A Court of Thorns and Roses by Sarah J. Maas
Feyre is a huntress who kills a wolf in the woods and, as retribution, is taken to the land of the Fae as a prisoner. This may not sound all that morally ambiguous but it becomes clearer closer to the end of the novel (and I don’t want to spoil anything) that she is willing to do anything to protect those she loves. The rest of the characters and pretty much every relationship depicted are morally ambiguous - there are no clear lines between “good” and “evil” here. It’s also very, very absorbing read (and actually really steamy?? I’d probably even classify this as NA).
Legend by Marie Lu
Another dystopian title, but pretty much all dystopian titles are morally ambiguous, lbr here.

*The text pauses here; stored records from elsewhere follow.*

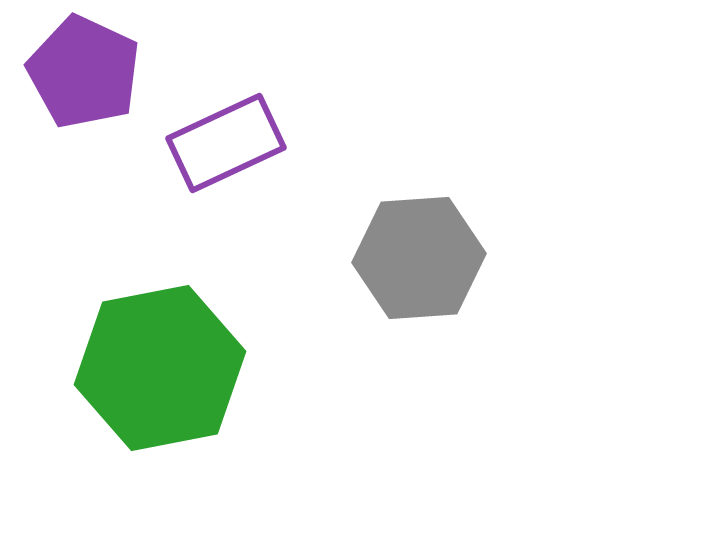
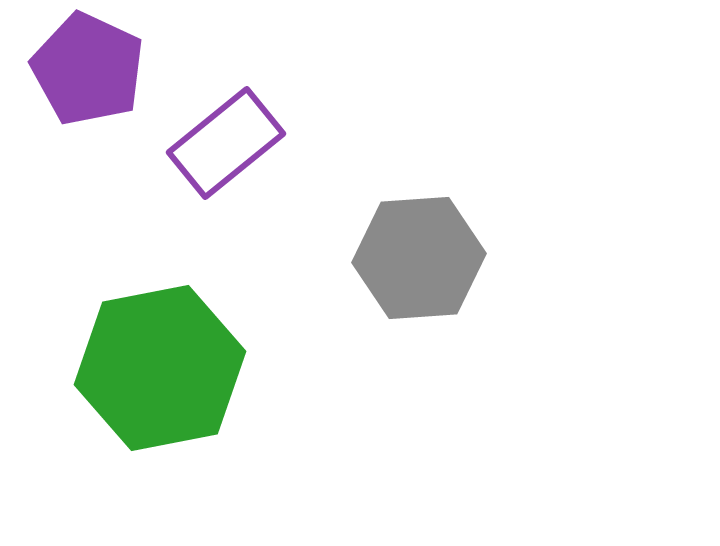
purple pentagon: moved 4 px right, 3 px up
purple rectangle: rotated 14 degrees counterclockwise
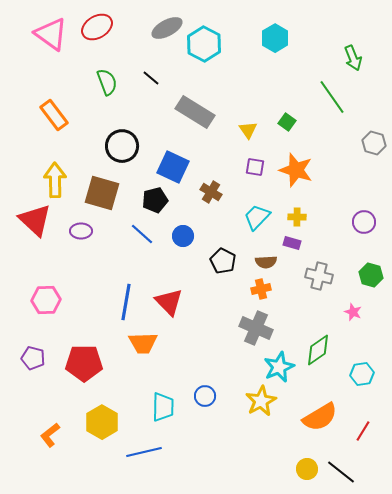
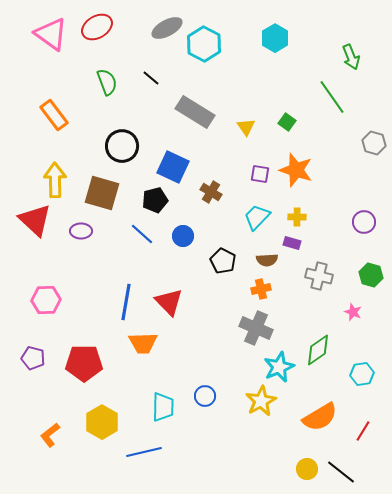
green arrow at (353, 58): moved 2 px left, 1 px up
yellow triangle at (248, 130): moved 2 px left, 3 px up
purple square at (255, 167): moved 5 px right, 7 px down
brown semicircle at (266, 262): moved 1 px right, 2 px up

June is the (POC) protagonist of this one, and she is the star pupil of the military. She is soon put in charge of the task force created to capture the country’s top wanted criminal. June is motivated by revenge and loyalty to her country - until she discovers that her country isn’t exactly the great place she believes it to be and she isn’t quite sure what is right and wrong anymore.
Six of Crows by Leigh Bardugo
This book tells the story of six outcasts and one impossible heist. Here we have two morally ambiguous heroines, both of whom have committed crimes in the past and both of whom are willing to do it again to get what they want. Another great book by Leigh Bardugo and I almost included her other books in the list, but I thought it was too long already. Plus, almost no one comes off as “morally complicated” when standing beside The Darkling ;)
Red Queen by Victoria Aveyard
Mare Barrow is very, very similar to Katniss, some might say. And I agree - but that’s not a bad thing, in my books. She lives in a world where Red-blooded people are the poor majority and the Silver-blooded aristocracy possess powers beyond the political kind. When she (and the Silvers) discover she has powers of her own, she is thrown into a world of political intrigue, betrayals, lies and façades. For her, good and evil has always meant Red and Silver, but now she isn’t so sure. Very addicting, very fast-paced, and very cinematic (I’d much rather go see this in theatres than Jerry Bruckheimer’s new acquisition).
Crank by Ellen Hopkins
This book is powerful, and moving, and scary. And it’s true for too great a number of teenage girls. If Bergstrom wants moral ambiguity that depicts the real world, here it is. Pick up any of Ellen Hopkins books, but especially her Crank trilogy. Or better still, pick up Tricks and Traffick if you want to read a YA series that talks about the reality of human trafficking and stop pretending that you came here to revolutionize a genre that’s been doing just fine on its own. (tw for substance abuse, sexual assault and a myriad of other very, very dark themes)
Harry Potter by J.K. Rowling
One word: HERMIONE.
And that’s it for my list. I would absolutely love to sit here and come up with more, but I really need to go study. I’m sorry these are mostly popular titles and you may have read all of these, but I know we can find you some more if you’d like!
And if anyone else would like to add some more titles and say why you think they’re morally ambiguous heroines, feel free to do so! Let’s bury one ignorant dude’s dumb comments with amazing examples of YA literature by women and about women and hopefully make a dent in this persistent and damaging idea that women’s media is never good enough until White Dude™ steps in.